# Portfolio Project: Online Retail Exploratory Data Analysis with Python

## Overview

In this project, you will step into the shoes of an entry-level data analyst at an online retail company, helping interpret real-world data to help make a key business decision.

## Case Study
In this project, you will be working with transactional data from an online retail store. The dataset contains information about customer purchases, including product details, quantities, prices, and timestamps. Your task is to explore and analyze this dataset to gain insights into the store's sales trends, customer behavior, and popular products. 

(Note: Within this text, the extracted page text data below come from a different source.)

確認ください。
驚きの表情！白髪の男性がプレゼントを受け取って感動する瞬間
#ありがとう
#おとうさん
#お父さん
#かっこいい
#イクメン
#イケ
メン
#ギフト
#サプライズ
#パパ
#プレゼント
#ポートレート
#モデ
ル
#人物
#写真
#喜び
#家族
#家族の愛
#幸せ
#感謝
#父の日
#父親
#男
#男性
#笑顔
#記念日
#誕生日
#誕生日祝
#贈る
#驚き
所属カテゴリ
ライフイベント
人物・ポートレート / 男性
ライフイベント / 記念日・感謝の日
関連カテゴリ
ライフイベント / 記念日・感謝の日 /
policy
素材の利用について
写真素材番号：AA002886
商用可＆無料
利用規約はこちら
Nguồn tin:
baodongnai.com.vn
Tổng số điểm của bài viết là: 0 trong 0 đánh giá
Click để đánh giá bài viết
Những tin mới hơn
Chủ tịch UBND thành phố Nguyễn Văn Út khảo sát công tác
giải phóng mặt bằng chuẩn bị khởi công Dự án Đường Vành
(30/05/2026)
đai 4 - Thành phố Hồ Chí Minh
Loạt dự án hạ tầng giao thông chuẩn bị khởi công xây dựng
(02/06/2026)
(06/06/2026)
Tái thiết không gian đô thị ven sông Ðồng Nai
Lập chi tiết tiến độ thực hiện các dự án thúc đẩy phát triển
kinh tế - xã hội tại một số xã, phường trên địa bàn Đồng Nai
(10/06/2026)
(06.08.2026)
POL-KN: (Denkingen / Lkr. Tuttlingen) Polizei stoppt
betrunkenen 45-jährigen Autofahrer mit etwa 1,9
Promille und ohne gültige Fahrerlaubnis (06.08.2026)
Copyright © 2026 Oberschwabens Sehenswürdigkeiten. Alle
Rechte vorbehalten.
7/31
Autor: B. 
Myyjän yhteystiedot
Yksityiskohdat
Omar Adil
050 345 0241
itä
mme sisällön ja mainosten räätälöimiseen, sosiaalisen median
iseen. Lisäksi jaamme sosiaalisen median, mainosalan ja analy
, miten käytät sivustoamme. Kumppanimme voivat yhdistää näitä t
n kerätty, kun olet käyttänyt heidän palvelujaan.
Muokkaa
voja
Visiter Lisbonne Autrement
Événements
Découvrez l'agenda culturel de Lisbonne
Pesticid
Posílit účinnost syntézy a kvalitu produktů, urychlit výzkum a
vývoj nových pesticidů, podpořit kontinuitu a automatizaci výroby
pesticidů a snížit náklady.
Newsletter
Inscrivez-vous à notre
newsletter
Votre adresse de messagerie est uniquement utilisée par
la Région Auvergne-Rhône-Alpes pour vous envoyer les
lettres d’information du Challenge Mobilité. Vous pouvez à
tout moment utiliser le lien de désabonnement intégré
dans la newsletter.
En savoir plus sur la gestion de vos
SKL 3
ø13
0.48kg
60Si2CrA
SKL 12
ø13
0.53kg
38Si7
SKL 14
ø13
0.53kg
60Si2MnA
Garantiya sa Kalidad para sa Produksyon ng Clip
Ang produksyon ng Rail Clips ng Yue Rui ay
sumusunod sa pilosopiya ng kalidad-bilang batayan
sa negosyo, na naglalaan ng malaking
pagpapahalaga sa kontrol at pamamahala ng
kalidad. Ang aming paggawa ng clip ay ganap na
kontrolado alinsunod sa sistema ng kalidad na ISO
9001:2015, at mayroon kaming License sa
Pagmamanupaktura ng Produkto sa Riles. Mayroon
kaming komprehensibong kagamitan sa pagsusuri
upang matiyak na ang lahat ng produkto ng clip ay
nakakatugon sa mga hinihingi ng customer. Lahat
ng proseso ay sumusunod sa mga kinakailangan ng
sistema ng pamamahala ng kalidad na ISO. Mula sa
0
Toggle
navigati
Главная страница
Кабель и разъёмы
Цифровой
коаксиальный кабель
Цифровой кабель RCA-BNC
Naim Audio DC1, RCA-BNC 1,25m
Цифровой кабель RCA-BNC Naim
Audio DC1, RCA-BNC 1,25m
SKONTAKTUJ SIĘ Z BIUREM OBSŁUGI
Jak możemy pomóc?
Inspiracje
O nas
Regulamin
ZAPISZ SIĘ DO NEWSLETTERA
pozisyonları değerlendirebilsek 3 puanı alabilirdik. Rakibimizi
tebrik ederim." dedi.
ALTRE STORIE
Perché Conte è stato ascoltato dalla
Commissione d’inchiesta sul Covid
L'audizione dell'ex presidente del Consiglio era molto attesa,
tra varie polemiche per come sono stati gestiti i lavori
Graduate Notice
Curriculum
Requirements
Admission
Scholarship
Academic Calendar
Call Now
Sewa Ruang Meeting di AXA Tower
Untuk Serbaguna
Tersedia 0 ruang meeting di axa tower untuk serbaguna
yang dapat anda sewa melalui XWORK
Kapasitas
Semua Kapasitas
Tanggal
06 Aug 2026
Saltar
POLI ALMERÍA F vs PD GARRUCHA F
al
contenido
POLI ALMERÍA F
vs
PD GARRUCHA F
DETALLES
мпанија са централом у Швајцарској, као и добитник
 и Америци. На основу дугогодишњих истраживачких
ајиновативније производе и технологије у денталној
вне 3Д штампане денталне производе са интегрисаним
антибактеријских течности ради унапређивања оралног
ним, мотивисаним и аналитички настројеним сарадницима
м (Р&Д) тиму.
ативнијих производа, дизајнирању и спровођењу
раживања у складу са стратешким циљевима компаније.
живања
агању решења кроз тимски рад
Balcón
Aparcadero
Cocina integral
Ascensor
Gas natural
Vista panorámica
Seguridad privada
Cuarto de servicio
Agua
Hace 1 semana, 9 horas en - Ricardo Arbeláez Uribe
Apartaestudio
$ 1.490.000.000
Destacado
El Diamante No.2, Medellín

By conducting exploratory data analysis, you will identify patterns, outliers, and correlations in the data, allowing you to make data-driven decisions and recommendations to optimize the store's operations and improve customer satisfaction. Through visualizations and statistical analysis, you will uncover key trends, such as the busiest sales months, best-selling products, and the store's most valuable customers. Ultimately, this project aims to provide actionable insights that can drive strategic business decisions and enhance the store's overall performance in the competitive online retail market.

## Project Objectives
1. Describe data to answer key questions to uncover insights
2. Gain valuable insights that will help improve online retail performance
3. Provide analytic insights and data-driven recommendations

## Dataset

The dataset you will be working with is the "Online Retail" dataset. It contains transactional data of an online retail store from 2010 to 2011. The dataset is available as a .xlsx file named `Online Retail.xlsx`. This data file is already included in the Coursera Jupyter Notebook environment, however if you are working off-platform it can also be downloaded [here](https://archive.ics.uci.edu/ml/machine-learning-databases/00352/Online%20Retail.xlsx).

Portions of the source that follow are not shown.